The taste of the New Year is getting stronger and stronger, to share a sweet and sour delicious everyone like sweet and sour pork ribs, this small pork ribs I use pork ribs, and pork ribs compared to the meat is more tender, pork ribs is to eat its sweet and sour flavor, burned pork ribs and even the bones can be chewed, and then the sweet and sour flavor of that into the taste of the sweet and sour taste permeates in the mouth, the taste of the sweet and sour sweet and sweet and sour pork ribs of the essence of the sweet and sour.

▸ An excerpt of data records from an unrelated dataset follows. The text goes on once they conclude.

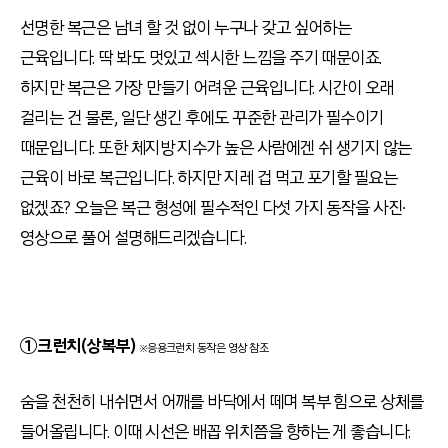
선명한 복근은 남녀 할 것 없이 누구나 갖고 싶어하는
근육입니다. 딱 봐도 멋있고 섹시한 느낌을 주기 때문이죠.
하지만 복근은 가장 만들기 어려운 근육입니다. 시간이 오래
걸리는 건 물론, 일단 생긴 후에도 꾸준한 관리가 필수이기
때문입니다. 또한 체지방 지수가 높은 사람에겐 쉬 생기지 않는
근육이 바로 복근입니다. 하지만 지레 겁 먹고 포기할 필요는
없겠죠? 오늘은 복근 형성에 필수적인 다섯 가지 동작을 사진∙
영상으로 풀어 설명해드리겠습니다.
①크런치(상복부)
※응용크런치 동작은 영상 참조
숨을 천천히 내쉬면서 어깨를 바닥에서 떼며 복부 힘으로 상체를
들어올립니다. 이때 시선은 배꼽 위치쯤을 향하는 게 좋습니다.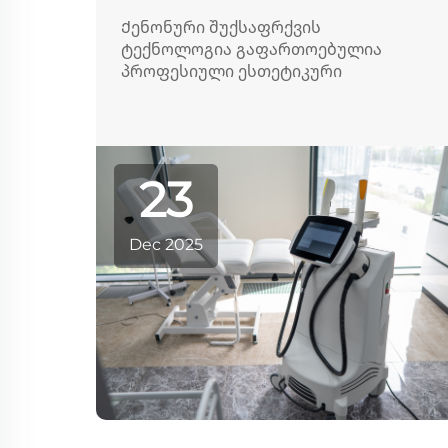
Ქენონური შუქსაფრქვის
ტექნოლოგია გაფართოებულია
პროფესიული ესთეტიკური
კლინიკების გარეთ და ახლა უფრო
ხშირად ინტეგრირდება
მრავალფუნქციურ ლოდსაშუქე
მოწყობილობებში კლინიკური და
23
სახლის გამოყენებისთვის. მიწოდება
მოკლე, მაღალი ინტენსივობის
სპექტრული სინათლის შეტევებით...
Dec 2025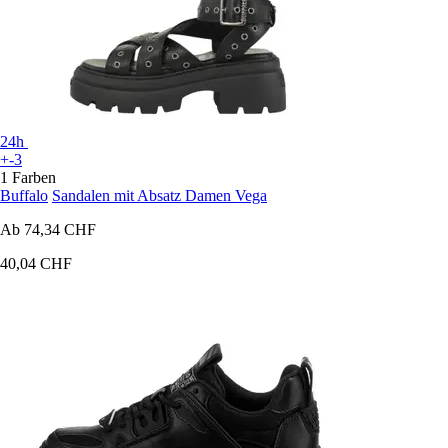
24h
+-3
1 Farben
Buffalo
Sandalen mit Absatz Damen Vega
Ab
74,34 CHF
40,04 CHF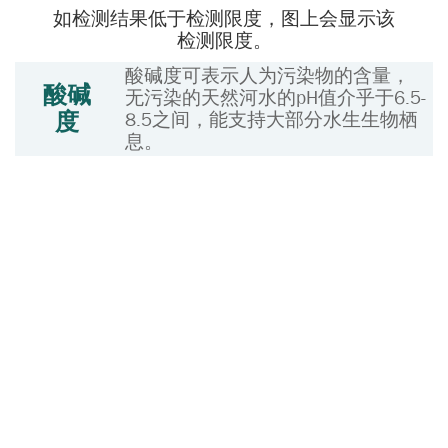
如检测结果低于检测限度，图上会显示该
检测限度。
酸碱度可表示人为污染物的含量，
酸碱
无污染的天然河水的pH值介乎于6.5-
度
8.5之间，能支持大部分水生生物栖
息。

Ingredients for sweet and sour pork spare ribs
Pork spare ribs 700g Oil 100ml
Salt 4g Wine 30ml
Small green onions 4 tablespoons of cornstarch
2 tablespoons of balsamic vinegar 4 tablespoons of soya sauce
2 tablespoons of sugar 2 tablespoons of ginger
Tomato salsa 1 tablespoon
How to cook sweet and sour pork spare ribs
The recipe for sweet and sour pork spare ribs
Step 1
The recipe for sweet and sour pork spare ribs is as follows p>
Step 1
Soak the baby back ribs in water to remove the blood, then rinse and drain
Step 2
Add salt, cooking wine, cornstarch, scallions, and ginger slices, and marinate for 10 hours
Step 3
Mix 4 tablespoons of soya sauce, 2 tablespoons of balsamic vinegar, and 2 tablespoons of sugar to make a sweet and sour sauce. Step 4
Heat the pan and pour in the oil, a little more oil
Step 5
Warm oil into the chops
Step 6
Fry the chops for the first time until the edges of the ribs are browned and lightly browned, then lift them out
Step 7
Wait for the oil to warm up a little and then add them back in. Pour in the oil and deep fry until the meat is almost golden brown
Step 8
Wash the pot and pour in a small bowl of half a bowl of water, add a spoonful of tomato sauce
Step 9
Pour in the sweet and sour sauce, and bring it to a boil over high heat, stirring at the same time
Step 10
Pour in the spare ribs and cook over high heat until the sauce thickens and then remove from the heat
Step 11
Step 11
The first frying is done in the oil, until the meat is a little bit brown on the edges, and then removed from the pan.